入国審査を経てラゲッジを受け取り、空港路路ロビーにでたのですが、迎えの人はみあたりません。ツアー旅行者は現地ガイドに出迎えられ、速やかに空港を離れ移動していくのだが、我々の現地ガイドがどこを見ても見当たらない。誰も出迎えに来ていないのではないかと、最悪のシナリオを想定しながら、教授と会長が奔走する。約30分ほどして空港の出口の外れにいるガイド2名を発見した。向こうから手をふって「出てこい」というサインを送っている。ブータン人は空港の中に入れないのだそうだ。アッサムとブータンは以前に紛争があり、ブータン人がアッサムにいるのも危険だと聞いた。ブータンの車もアッサムには入れないから、インド旅行社の車がチャーターされていた。
この空港から目的地のタシガン付近まで陸路で6~7時間の移動と予定表にはある。それでもなかなかハードなスケジュールではあるけれども、実際の道のりはあるかに遠かった。

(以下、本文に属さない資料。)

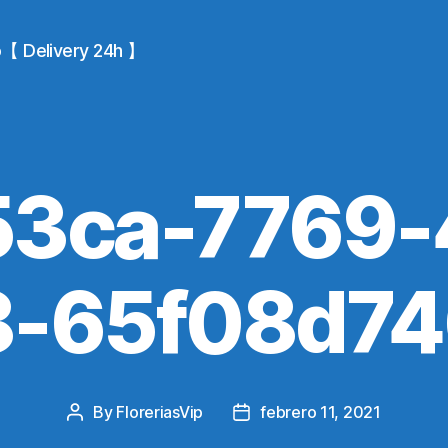
io【 Delivery 24h 】
53ca-7769-
8-65f08d74
By
FloreriasVip
febrero 11, 2021
Post
Post
author
date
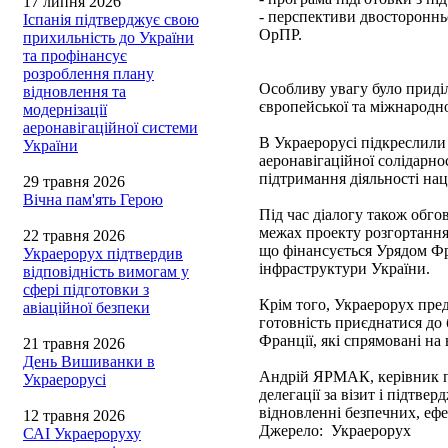
17 липня 2026
- перспективи двосторонньо
Іспанія підтверджує свою
ОрПР.
прихильність до України
та профінансує
розроблення плану
Особливу увагу було приділ
відновлення та
європейської та міжнародно
модернізації
аеронавігаційної системи
В Украерорусі підкреслили
України
аеронавігаційної солідарн
підтримання діяльності на
29 травня 2026
Вічна пам'ять Герою
Під час діалогу також обго
межах проекту розгортання
22 травня 2026
що фінансується Урядом Фра
Украерорух підтвердив
інфраструктури України.
відповідність вимогам у
сфері підготовки з
Крім того, Украерорух пре
авіаційної безпеки
готовність приєднатися до 
Франції, які спрямовані на
21 травня 2026
День Вишиванки в
Андрій ЯРМАК, керівник п
Украерорусі
делегації за візит і підтв
відновленні безпечних, ефе
12 травня 2026
Джерело: Украерорух
САІ Украероруху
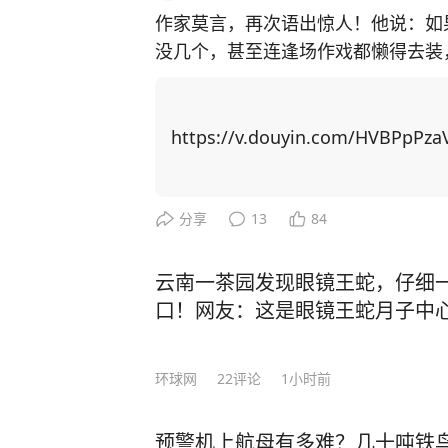
作家莫言，再次语出惊人！他说：如
没几个，甚至连逢场作戏都懒得去装
了人性，看透了人生！”振聋发聩！ 莫言作为土生土长的农村作家，凭借一系列乡土
题材作品，代表国人首获诺贝尔文学奖。 自从成名之后，莫言曾经毫无联
友全都找上门。有的人进门后，一张
https://v.douyin.com/HVBPpPza
知如何是好。 可日子久了才发现，真正聊得来的挚友没来过几次，反倒是那些利益驱
使下的人常来找他。 最开始，他不想伤了情面，也不想得罪任何人，只能多次强忍心
中的不快，迎客进门。但管的闲事多
分享
13
84
了。 于是，他决定不再理会敲门声，没有预约也不会随便给人开门，多关注自己的感
受。 经历了这些，年过半百的莫言对人生感悟更深，沉淀多年写下了《晚熟的人》一
云南一茶园发现眼镜王蛇，仔细一
书，书中一口气写了12个故事，每
口！网友：这是眼镜王蛇月子中
匪浅。 在现代社会的快节奏浪潮中，人们热衷于穿梭在各种饭局、聚会之间，手机铃
声与消息提示音此起彼伏，似乎只有
环球网
22
评论
1小时前
值。 然而，莫言却提出了一种截然不同的观点：“如果你混到没人找你吃饭，没人喊
你聚会，连电话也没几个，那真要庆祝
预警机上航母有多难？几十吨铁鸟
这句话时只当是戏言，细品才知其中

問題はインド車である。どうみても4~5人乗りの普通車なのだが、日本人3名+ドライバーに加えて荷物を積み込むと満杯になった。ブータンのガイド2名は躊躇うことなく、スーツケースに紛れてトランクに背面乗りで坐り、窮屈そうにしている。日本では間違いなく、違法運転です。これが現地のおもてなし精神かと思うと先が思いやられる。それは紛れもなく苦行の始まりだった。